Save your audience some time
When the information that you have compiled for disclosure on your teleseminar will save your participants hours, days, or weeks of research, you move them toward their goals more quickly, which is for most, invaluable. For instance, if you can offer succinct, successful methods for doing something on a 30 minute call, for which people would normally spend 2 or more hours researching, you have created value.
Quantify the cost.
Ask yourself how much it would cost participants to unearth the information, on their own, that you're planning to convey. Consider resources they would have to buy, the traveling they might have to do, the phone calls they may have to make, and the time away from revenue-building that they would have to spend.
If you limit the number of spaces on your teleseminar to 10, for instance, you will increase value. Registrants will know that they won't have to compete with 100 other people during question-and-answer time, and they'll attach a noted value to that opportunity to have a voice. You may have only expected to get 10 people on your call anyway, but by making a statement of limits, you increase perceived value. This not only ensures that you get 10 people who are very interested in your topic, but will allow you to convert a stumbling block into a selling point.
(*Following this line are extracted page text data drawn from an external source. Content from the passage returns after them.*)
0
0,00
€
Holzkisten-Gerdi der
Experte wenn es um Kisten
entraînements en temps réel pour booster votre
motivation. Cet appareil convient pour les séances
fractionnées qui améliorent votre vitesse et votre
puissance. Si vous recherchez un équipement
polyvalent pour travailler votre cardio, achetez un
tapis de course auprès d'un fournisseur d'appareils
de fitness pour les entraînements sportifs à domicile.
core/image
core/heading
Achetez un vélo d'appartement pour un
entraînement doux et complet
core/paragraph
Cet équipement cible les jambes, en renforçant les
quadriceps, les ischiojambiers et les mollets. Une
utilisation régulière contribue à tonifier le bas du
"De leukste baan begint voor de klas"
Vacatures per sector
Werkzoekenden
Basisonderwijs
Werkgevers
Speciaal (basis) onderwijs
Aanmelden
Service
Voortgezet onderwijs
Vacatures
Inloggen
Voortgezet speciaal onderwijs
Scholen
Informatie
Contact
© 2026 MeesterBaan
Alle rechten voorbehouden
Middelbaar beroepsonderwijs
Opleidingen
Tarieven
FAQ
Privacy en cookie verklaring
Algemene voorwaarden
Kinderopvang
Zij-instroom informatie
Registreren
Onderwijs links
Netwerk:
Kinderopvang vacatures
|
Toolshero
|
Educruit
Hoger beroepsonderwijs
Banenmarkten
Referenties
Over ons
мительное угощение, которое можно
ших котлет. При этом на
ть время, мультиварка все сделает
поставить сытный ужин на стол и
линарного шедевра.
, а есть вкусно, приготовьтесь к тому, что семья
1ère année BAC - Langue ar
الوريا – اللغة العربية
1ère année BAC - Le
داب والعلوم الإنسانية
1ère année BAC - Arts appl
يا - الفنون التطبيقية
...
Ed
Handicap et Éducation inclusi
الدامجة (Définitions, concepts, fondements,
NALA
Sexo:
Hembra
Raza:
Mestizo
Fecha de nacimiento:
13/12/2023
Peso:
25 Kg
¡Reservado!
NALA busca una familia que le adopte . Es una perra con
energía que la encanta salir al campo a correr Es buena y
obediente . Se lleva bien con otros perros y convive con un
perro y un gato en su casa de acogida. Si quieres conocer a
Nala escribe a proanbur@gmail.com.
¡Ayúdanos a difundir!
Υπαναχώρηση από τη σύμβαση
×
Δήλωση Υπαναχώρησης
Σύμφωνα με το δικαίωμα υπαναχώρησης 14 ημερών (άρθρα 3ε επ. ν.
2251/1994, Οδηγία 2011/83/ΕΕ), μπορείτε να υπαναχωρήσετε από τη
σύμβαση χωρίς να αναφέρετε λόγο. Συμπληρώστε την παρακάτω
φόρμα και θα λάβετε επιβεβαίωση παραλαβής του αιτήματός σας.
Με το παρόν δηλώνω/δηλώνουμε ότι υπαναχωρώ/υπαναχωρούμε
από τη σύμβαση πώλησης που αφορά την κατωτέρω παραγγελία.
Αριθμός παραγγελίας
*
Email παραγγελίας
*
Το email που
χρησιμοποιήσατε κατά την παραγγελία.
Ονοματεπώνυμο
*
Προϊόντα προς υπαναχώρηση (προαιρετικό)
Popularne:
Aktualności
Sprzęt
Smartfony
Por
Gifts like transcripts, reports, templates, memberships, e-mail support, participation in a follow-up question-and-answer session, critiques of participants' work, etc. will add perceived value and increase your revenue, as long as the gift you're giving doesn't out-cost your teleseminar price tag differential.
Remember, if you create a high perception of value before your teleseminar, you must deliver on your promises. Some of your best teleseminar customers will be repeat ones, so you'll want to make sure that you do everything that you say you will, or your offerings will be viewed as fraudulent.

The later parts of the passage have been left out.